We shook briefly and he waved the bunch of keys he had in his hand. ‘I’ve a drama for you. We gotta go.’

‘What’s happened?’

He headed us towards the Dodge. ‘The school called. She got pulled up by the math teacher for being late for first period, so she told him to go eff himself.’

The indicators flashed as he hit the key fob.

‘Do what ?’ I climbed into the cab beside him.

‘I know, I know. That’s on top of walking out on her gymnastics teacher last week. The school’s had enough. They’re talking suspension. I said you were visiting today and we’d get down there as soon as you arrived. We got ourselves some firefighting to do.’

The massive engine kicked into life and we reversed down the drive.

‘You know, Josh, I sometimes think that in a past life I must have really offended someone really really deeply . . .’

‘You mean, as well as in this?’

The school was just twenty or so blocks away. I couldn’t remember if Kelly walked there or got the bus. Probably neither. Kids could drive at sixteen in Maryland, and she hung around with a slightly older crowd.

Josh waved his hand despairingly. ‘I can’t control her. She slips out at night. I’ve found cigarettes in her dresser. She’s so moody and irritable that I don’t know what to say to her. I’m worried about her future, Nick. I spoke to the school counsellor last time, but she hasn’t any answers because she can’t get anything out of her either. Nobody can.’

‘Don’t beat yourself up, mate. Nobody could be doing more than you are.’

Josh was half black, half Puerto Rican. His looks had changed quite a bit since the first time I met him. Standing next to Kelly’s family’s grave site in the sun, his hairless head and glasses had glinted as brightly as his teeth. But what you noticed first these days was the rough pink scar along his left cheek that looked like a split sausage in a frying-pan, edged with spots of dried blood where he couldn’t get used to shaving around the lumpy tissue. However much Christian-forgiveness shit he splashed around, and however much I tried to cut away, tell myself the damage was done, I still felt as guilty every time I saw it as he did about Kelly.

He was wearing a blue sweatshirt tucked into his black-leather belt with the same grey cargo fatigue trousers his Secret Service training team always wore, and a pair of Nike trainers. In the past, they’d always been accompanied by a very worn, light brown pancake holster on his belt, tucked against his right kidney, and a double mag carrier on the left, alongside a black beeper.

Five years earlier he’d been on the vice-presidential protection team, part of the Secret Service, until Geri had left him and their three kids for her yoga teacher. He’d had to sell the house in Virginia because he couldn’t afford to keep up the mortgage, and had taken a job up here at Laurel, training baby agents. We hadn’t come into each other’s lives at that stage, but I knew the first few years had been a nightmare for him and the kids. That was when the born-again Christian stuff had happened.

The Service was finished for him now. Like he told me, it had been an easy choice to make: quit, or his kids never seeing their father. Now he was a baby vicar or reverend, something like that; the God thing had given him a new career.
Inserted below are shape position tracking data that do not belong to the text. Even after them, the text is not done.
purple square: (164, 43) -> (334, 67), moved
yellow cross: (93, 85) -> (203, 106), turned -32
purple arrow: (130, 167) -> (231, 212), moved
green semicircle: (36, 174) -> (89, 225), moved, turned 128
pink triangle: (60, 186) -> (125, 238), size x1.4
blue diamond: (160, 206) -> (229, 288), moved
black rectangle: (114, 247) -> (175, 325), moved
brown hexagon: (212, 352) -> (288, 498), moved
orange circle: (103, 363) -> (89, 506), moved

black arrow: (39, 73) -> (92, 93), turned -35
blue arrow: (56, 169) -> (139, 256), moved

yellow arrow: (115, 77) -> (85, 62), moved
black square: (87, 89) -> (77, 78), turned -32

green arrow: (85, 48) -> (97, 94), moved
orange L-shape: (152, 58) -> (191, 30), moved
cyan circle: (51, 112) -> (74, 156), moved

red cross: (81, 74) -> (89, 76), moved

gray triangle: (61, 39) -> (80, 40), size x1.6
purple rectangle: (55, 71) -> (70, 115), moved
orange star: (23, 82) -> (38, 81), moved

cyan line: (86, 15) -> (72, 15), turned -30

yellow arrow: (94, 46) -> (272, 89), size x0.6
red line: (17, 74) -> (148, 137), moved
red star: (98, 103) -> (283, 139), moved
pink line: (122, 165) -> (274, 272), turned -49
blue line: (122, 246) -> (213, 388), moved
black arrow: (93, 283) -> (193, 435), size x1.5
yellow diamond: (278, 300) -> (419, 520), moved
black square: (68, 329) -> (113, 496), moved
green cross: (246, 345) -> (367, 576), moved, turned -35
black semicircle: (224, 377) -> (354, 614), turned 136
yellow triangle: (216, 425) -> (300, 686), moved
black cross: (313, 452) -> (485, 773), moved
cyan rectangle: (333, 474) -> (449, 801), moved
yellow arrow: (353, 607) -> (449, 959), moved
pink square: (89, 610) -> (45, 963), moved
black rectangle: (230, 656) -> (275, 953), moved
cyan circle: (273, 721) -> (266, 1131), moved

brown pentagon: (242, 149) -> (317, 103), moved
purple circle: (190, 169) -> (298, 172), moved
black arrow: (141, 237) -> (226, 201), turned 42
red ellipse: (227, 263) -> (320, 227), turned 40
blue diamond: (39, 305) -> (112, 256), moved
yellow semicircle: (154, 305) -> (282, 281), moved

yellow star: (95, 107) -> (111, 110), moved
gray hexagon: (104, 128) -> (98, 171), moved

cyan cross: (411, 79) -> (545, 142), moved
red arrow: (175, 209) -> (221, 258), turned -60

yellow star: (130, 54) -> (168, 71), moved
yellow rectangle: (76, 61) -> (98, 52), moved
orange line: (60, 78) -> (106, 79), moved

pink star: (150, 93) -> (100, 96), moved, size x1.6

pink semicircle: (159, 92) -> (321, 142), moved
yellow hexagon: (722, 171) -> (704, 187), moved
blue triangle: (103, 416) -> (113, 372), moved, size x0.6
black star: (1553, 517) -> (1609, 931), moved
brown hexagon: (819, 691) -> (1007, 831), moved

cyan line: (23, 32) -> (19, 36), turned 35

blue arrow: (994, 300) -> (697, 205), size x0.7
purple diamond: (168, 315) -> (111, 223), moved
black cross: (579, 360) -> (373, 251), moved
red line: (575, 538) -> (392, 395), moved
He had another year to go before he was officially able to shout and breakdance in church with the best of them. I’d told him he ought to think bigger than that and go the TV route. I’d be his sidekick. He could talk up God for the first part of the show and after the break I would explain how the two of us, God’s little helpers, could do with a shed-load of dollars. That hadn’t gone down too well.

‘You got the devil, Nick.’

‘That’s right, I’m an agent of Satan – but my duties are now mostly ceremonial.’

That hadn’t gone down too well either.

The bell rang for the end of a period and a tidal wave of students and noise surged into the corridor.

‘I wish I could help her.’ Her maths teacher was very frustrated about the whole Kelly situation. He slowed kids down so the three of us didn’t get swept away. ‘I try to get her to talk, but I guess I just don’t choose the best days. Sometimes it’s so hard to communicate with her.’ He ran his hand over the top of his balding head and checked his fingers as if expecting to find more fallen hair. He was only in his late thirties, but already seemed broken on the wheel of life. ‘You’ve both seen it, she’s withdrawn one day, then high as a kite the next. She takes some keeping up with. The school counsellor would like to help if you’re willing to – look, here we are. I had to send her straight to the principal’s office. We have to maintain standards in the classroom for these kids. Here we are, in here.’

He opened a door and ushered us into the principal’s waiting room. ‘Now, Kelly, look who – oh . . .’ The chair I guessed Kelly should have been sitting on had a half empty paper cup of water next to it, but that was about it. The room was empty.

‘She took off an hour ago.’ The principal’s secretary was big and black, radiating efficiency but still unable to hide the distressed look on her face. ‘The principal has been trying to call you, Mr d’Souza. We were about to call the police.’ She shook her head. ‘All she said to me when she first came in was she was going to Disneyland.’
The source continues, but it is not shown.